I do not feel equal to the task of expounding Van Helmont’s often very obscure theories regarding the physical and psychological processes that take place in the human being; regarding the distinctions which he makes between the “archaeus influus”—the regulating principle which governs all the psychical and physiological processes in the body—and the “archaeus insitus”—the subsidiary power which resides in each individual part of the body, but which at the same time is under the control of the “archaeus influus”; and regarding the doctrine that disease is the result of an “idea morbosa” of the “archaeus influus.” August Hirsch says that in developing these theories Van Helmont puts forward many bright ideas, which unfortunately lead one into a wilderness of fantastic, theosophic concepts. If sufficient time and space were at my command it might be interesting to separate some of these bright thoughts from the extravagances in which they are buried, and thus demonstrate the truth of the statements made by both Hirsch and Dezeimeris to the effect that Van Helmont, in matters relating to physiology and pathology, was unquestionably a precise and critical observer, a sound thinker, and a correct interpreter; but the plan of the present work will not permit me to enter into all these details. I can only quote a few of the teachings or sayings to which Hirsch refers:—
Digestion does not, as Galen maintains, depend upon heat, but upon a certain ferment existing in the gastric juice.

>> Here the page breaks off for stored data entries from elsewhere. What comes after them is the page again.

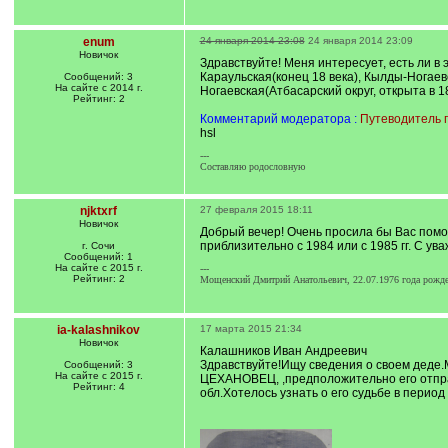
enum
24 января 2014 23:08
24 января 2014 23:09
Новичок
Здравствуйте! Меня интересует, есть ли в
Караульская(конец 18 века), Кылды-Ногаевс
Сообщений: 3
На сайте с 2014 г.
Ногаевская(Атбасарский округ, открыта в 1
Рейтинг: 2
Комментарий модератора :
Путеводитель п
hsl
---
Составляю родословную
njktxrf
27 февраля 2015 18:11
Новичок
Добрый вечер! Очень просила бы Вас помо
приблизительно с 1984 или с 1985 гг. С у
г. Сочи
Сообщений: 1
На сайте с 2015 г.
---
Рейтинг: 2
Мощенский Дмитрий Анатольевич, 22.07.1976 года рождени
ia-kalashnikov
17 марта 2015 21:34
Новичок
Калашников Иван Андреевич
Здравствуйте!Ищу сведения о своем деде.М
Сообщений: 3
На сайте с 2015 г.
ЦЕХАНОВЕЦ, ,предположительно его отправ
Рейтинг: 4
обл.Хотелось узнать о его судьбе в перио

Heat is not, as has hitherto been taught, the cause of life, but rather one of its products.
The final cause of the sensory phenomena of life is the archaeus influus, which, while it is inseparably united with matter, nevertheless does not represent the soul itself, but rather the organ of the soul, and is seated in the “duumvirate” of the spleen and the stomach.
Disease, in order to acquire sufficient power to antagonize life effectively, must unite its forces with the archaeus influus.